Piketty may have exaggerated the exceptionalism and degree of U.S. progressive taxation, but his observation acutely describes the beginnings of the American obsession with “soaking the rich.” In a new research project, Joseph J. Thorndike and I are synthesizing some of our prior research on American fiscal history to explore “The Long Twentieth-Century American Commitment to Progressive Taxation.” We chronicle how the United States developed one of the most progressive tax systems in the world. High-end graduated taxes based on the notion of “ability to pay,” we argue, became the touchstone of American tax policy throughout most of the twentieth century.
Yet one of the unintended consequences of this historical process has been the neglect of the spending side of the tax-and-transfer system. By focusing narrowly on revenue extraction—on who pays what—past reformers overlooked how progressive public spending could counter the regressive incidence of certain taxes. By ignoring the modern state’s potentially tremendous spending powers, an earlier generation of political leaders created a type of fiscal myopia that has continued to afflict American policy making.
The next president could help treat this enduring myopia. One way to do so would be to look globally to see how other advanced industrialized nations have challenged inequality. They have done so not by focusing exclusively on progressive taxation, on “soaking the rich.” Rather, other countries such as Germany, the Netherlands, and Sweden have used broad-based regressive taxes on consumption, like the value-added tax (VAT), to generate robust public revenues that, in turn, can be used to underwrite a variety of egalitarian social-welfare programs, from investments in education to national health care to childcare. Some observers might argue that consumption taxes like the VAT may be regressive, falling more heavily on the poor and middle classes than the rich. However, in Europe, the revenues associated with a regressive VAT have funded progressive programs that have disproportionately favored poor and lower-income families that otherwise would have had less access to social-welfare programs.
In recent years, some U.S fiscal policy analysts have suggested establishing a tighter link between the American tax-and-transfer systems. They have recommended, for example, that the United States adopt a general, yet moderate, VAT on all goods and services to pay for skyrocketing healthcare costs. The revenues generated by such a VAT could be used for progressive spending policies, such as funding the spiraling costs of Medicare and Medicaid—a policy that would benefit the poor and middle classes to a larger degree than the rich.
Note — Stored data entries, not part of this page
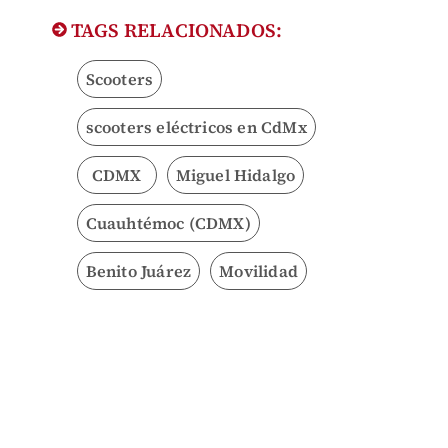
TAGS RELACIONADOS:
Scooters
scooters eléctricos en CdMx
CDMX
Miguel Hidalgo
Cuauhtémoc (CDMX)
Benito Juárez
Movilidad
While ideas like a healthcare VAT remain controversial, a new president with the right amount of political and social capital may be able to propose such bold and ambitious reforms. They may not work at first, but there is an art to losing that suggests that initial setbacks can lay the foundation for future success. Although President Bill Clinton failed to pass comprehensive health care reform, some might argue that the proposal and accompanying debates primed voters, policymakers, and interest groups to be more accepting of President Barak Obama’s subsequent, successful healthcare reforms. If the next president is to transform “magical fiscal thinking” into reality, if they are to treat the American case of fiscal myopia, he or she will need to take a chance on similarly bold and ambitious reforms.
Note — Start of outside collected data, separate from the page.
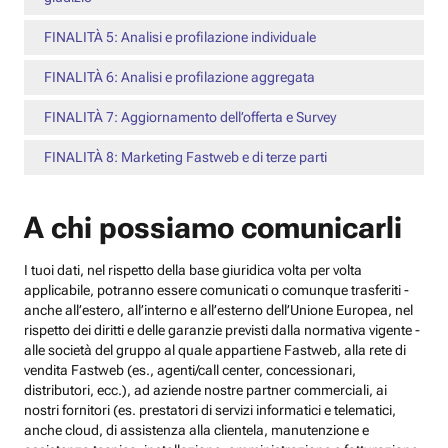
FINALITÀ 5: Analisi e profilazione individuale
FINALITÀ 6: Analisi e profilazione aggregata
FINALITÀ 7: Aggiornamento dell’offerta e Survey
FINALITÀ 8: Marketing Fastweb e di terze parti
A chi possiamo comunicarli
I tuoi dati, nel rispetto della base giuridica volta per volta
applicabile, potranno essere comunicati o comunque trasferiti -
anche all’estero, all’interno e all’esterno dell’Unione Europea, nel
rispetto dei diritti e delle garanzie previsti dalla normativa vigente -
alle società del gruppo al quale appartiene Fastweb, alla rete di
vendita Fastweb (es., agenti/call center, concessionari,
distributori, ecc.), ad aziende nostre partner commerciali, ai
nostri fornitori (es. prestatori di servizi informatici e telematici,
anche cloud, di assistenza alla clientela, manutenzione e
Ajay K. Mehrotra is Executive Director and Research Professor at the American Bar Foundation, an independent research institute based in Chicago, Illinois. He is the author of Making the Modern American Fiscal State: Law, Politics and the Rise of Progressive Taxation, 1877-1929 (2013), and the co-editor (with Monica Prasad and Isaac William Martin) of The New Fiscal Sociology: Taxation in Comparative and Historical Perspective (2009).